Most products being sold today bring together multiple spam-fighting technologies. "Honey pots," for instance, are e-mail addresses specifically set up to lure spammers, while "white lists," "black lists," and interfaces to spam databases can help determine which senders will be able to get their mail through to intended recipients. Widely used databases of known spammers include RBL and DUL, for instance.

Many products -- including ActiveState's PureMessage, Mirapoint's MessageDirector, and the open source program SpamAssassin -- use heuristic techniques to analyze text, SMTP headers, subject lines, embedded images, and other message components for spam characteristics. Suspected spam can either be blocked or "quarantined" (isolated from other e-mail).

Meanwhile, MailFrontier, for instance, is pioneering a technique called "e-mail challenges," which are meant to help distinguish mail sent by human beings from machine-generated spam.

"All products use more than one anti-spam technology, but no one product uses all the available technologies," says GartnerGroup's Grey.

Analysts also point to a trend toward combining anti-spam filters with antivirus and/or Web content filtering, all within the same product. SurfControl is one such example.

Solutions for Linux and Microsoft

Some anti-spam products run as gateways, while others operate at the client level, observes Michael Osterman, principal of Osterman Research. Most products are software, but some vendors -- including CipherTrust -- produce server appliance gateways.
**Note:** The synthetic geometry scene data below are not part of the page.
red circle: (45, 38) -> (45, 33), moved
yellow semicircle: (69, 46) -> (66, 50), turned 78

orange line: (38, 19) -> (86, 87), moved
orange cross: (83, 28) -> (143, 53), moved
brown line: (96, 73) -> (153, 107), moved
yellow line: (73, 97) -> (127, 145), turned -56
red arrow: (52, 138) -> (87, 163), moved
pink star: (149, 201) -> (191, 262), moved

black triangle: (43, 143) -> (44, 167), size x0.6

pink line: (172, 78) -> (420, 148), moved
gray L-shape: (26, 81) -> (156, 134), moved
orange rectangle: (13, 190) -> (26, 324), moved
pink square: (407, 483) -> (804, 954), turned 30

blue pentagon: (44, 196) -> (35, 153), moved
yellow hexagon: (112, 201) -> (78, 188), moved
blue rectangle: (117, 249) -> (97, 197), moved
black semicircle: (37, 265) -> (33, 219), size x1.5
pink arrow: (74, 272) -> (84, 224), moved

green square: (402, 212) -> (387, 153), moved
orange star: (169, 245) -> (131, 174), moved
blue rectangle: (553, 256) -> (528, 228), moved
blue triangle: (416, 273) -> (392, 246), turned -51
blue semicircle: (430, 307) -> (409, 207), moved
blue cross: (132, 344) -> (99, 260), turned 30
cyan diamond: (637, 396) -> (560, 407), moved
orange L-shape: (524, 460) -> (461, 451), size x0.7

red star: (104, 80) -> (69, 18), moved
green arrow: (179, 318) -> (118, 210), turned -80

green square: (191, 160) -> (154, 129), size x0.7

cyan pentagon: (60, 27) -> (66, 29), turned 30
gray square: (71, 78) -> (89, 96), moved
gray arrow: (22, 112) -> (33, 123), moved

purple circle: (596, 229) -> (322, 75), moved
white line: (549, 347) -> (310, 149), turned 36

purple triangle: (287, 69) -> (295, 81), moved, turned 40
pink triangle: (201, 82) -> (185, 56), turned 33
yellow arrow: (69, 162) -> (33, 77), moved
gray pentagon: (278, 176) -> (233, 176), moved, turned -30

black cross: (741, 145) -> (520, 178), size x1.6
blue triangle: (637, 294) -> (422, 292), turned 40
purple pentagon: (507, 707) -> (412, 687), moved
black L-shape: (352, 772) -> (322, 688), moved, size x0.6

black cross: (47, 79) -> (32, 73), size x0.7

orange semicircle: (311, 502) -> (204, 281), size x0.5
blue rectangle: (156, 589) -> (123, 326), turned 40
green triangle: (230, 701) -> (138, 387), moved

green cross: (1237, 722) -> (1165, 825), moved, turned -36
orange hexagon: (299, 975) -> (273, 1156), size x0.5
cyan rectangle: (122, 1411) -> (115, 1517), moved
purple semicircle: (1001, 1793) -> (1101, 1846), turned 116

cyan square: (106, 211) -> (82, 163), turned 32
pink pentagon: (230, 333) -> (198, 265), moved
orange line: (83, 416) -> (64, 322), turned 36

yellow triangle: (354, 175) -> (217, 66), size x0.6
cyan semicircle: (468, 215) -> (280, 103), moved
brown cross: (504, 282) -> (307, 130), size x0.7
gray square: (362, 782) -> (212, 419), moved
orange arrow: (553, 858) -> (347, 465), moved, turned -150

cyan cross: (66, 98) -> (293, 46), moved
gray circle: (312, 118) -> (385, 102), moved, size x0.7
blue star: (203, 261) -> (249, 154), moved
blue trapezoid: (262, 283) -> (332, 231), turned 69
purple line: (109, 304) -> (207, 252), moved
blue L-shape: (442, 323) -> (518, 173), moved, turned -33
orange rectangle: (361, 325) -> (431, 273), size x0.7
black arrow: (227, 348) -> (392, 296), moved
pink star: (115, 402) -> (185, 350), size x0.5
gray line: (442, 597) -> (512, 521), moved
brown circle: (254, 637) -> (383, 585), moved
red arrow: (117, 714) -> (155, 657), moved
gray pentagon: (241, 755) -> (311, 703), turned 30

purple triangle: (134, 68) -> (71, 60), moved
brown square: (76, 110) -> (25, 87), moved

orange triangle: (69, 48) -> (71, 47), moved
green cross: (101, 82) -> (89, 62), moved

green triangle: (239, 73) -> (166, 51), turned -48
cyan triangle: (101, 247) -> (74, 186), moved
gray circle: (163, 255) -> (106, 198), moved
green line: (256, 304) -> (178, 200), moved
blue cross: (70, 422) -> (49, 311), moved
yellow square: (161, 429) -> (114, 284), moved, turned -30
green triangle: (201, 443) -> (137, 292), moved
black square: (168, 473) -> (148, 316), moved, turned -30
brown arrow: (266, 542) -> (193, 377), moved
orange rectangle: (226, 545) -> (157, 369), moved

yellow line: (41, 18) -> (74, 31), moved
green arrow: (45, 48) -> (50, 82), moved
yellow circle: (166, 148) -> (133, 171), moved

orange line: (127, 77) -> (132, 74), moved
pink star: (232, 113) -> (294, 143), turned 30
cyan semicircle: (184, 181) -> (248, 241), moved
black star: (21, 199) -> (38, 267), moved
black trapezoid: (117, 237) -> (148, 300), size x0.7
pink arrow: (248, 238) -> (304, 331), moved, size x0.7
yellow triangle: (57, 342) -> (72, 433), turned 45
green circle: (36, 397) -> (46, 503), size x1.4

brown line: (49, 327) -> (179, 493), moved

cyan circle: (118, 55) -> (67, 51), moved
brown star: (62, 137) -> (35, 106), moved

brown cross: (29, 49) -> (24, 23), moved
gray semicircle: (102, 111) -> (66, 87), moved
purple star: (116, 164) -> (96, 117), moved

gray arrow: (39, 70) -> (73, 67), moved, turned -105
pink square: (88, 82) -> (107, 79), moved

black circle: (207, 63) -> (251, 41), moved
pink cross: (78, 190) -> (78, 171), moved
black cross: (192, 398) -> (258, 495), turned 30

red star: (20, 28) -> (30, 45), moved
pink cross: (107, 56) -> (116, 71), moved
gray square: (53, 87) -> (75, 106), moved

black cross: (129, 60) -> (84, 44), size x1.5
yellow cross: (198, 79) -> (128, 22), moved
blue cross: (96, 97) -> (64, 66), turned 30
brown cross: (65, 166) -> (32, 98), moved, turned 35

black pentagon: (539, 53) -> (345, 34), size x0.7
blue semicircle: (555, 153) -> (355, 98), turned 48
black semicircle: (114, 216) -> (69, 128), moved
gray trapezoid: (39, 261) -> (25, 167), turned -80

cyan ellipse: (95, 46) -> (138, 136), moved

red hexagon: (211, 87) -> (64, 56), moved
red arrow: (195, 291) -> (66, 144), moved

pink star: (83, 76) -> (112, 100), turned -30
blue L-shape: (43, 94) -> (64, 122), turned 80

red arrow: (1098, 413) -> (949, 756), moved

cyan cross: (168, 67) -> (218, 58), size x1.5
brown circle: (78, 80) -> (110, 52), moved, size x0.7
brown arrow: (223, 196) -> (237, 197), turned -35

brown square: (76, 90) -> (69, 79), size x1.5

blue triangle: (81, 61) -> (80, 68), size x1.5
Situated at the edge of the network, hardware gateways operate at the SMTP level, as do software gateways from companies like Trend Micro and NAI. The hardware gateways come with embedded OSes, while the software gateways run on a variety of OSes. ActiveState, for instance, recently rolled out a Linux-based gateway. All gateways, though, are "platform-agnostic" when it comes to mail exchange.

Many client-based products, on the other hand, are Microsoft-centric. Much of the anti-spam client software available today consists of Outlook plug-ins, which offer additional filtering capabilities beyond the rules built into the MS mail client.


The onslaught of spam is spawning a growing spate of solutions. In this initial article of a new three-part series on spam, we've delved into why and how spam proliferates so quickly, and we've covered the various spam-fighting solutions currently available. Later in this series, we'll drill down further into the available technologies and present some tips and strategies for choosing and implementing anti-spamware.